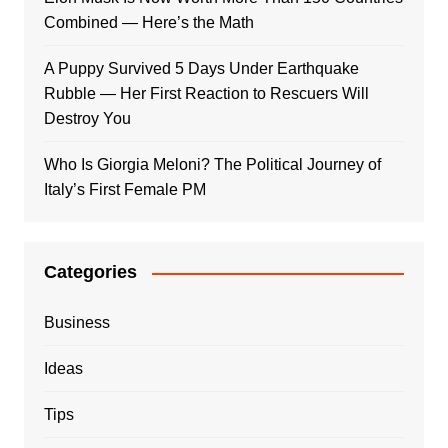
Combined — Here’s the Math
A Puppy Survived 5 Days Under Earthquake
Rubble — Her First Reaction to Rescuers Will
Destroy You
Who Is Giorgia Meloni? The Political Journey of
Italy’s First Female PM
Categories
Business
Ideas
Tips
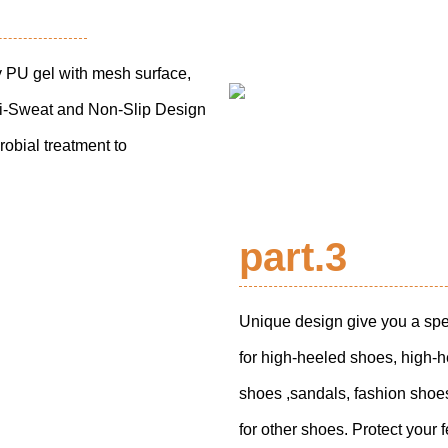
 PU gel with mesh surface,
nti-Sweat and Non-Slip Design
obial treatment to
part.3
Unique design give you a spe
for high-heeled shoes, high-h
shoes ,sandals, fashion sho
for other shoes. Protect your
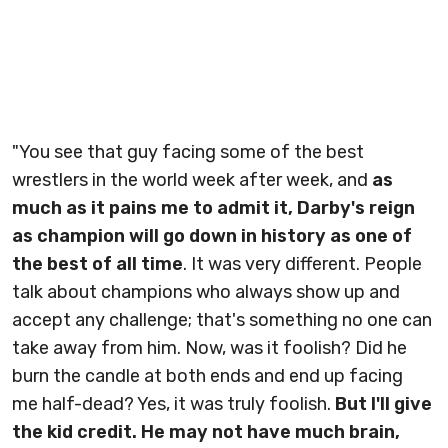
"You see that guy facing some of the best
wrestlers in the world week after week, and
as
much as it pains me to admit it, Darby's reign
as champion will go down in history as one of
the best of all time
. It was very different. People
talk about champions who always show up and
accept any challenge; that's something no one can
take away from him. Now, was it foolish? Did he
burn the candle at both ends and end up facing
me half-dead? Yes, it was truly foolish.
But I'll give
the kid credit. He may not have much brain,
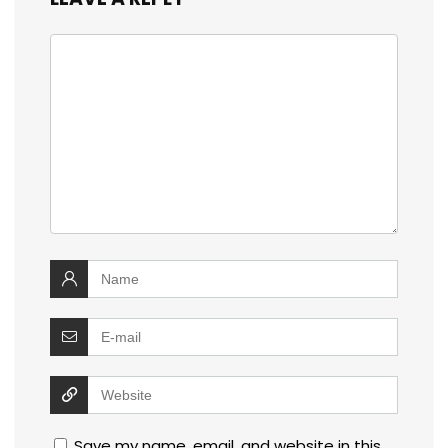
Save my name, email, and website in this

◇ ◇ ◇ ◇ ◇ ◇ ◇

Transcribe exactly, and only, the lines from the line with "But I'll give" through the last line of the records, inclusive; the pictures do not belong in the copy.

**Exercise answer:**
But I'll give
the kid credit. He may not have much brain,
Save my name, email, and website in this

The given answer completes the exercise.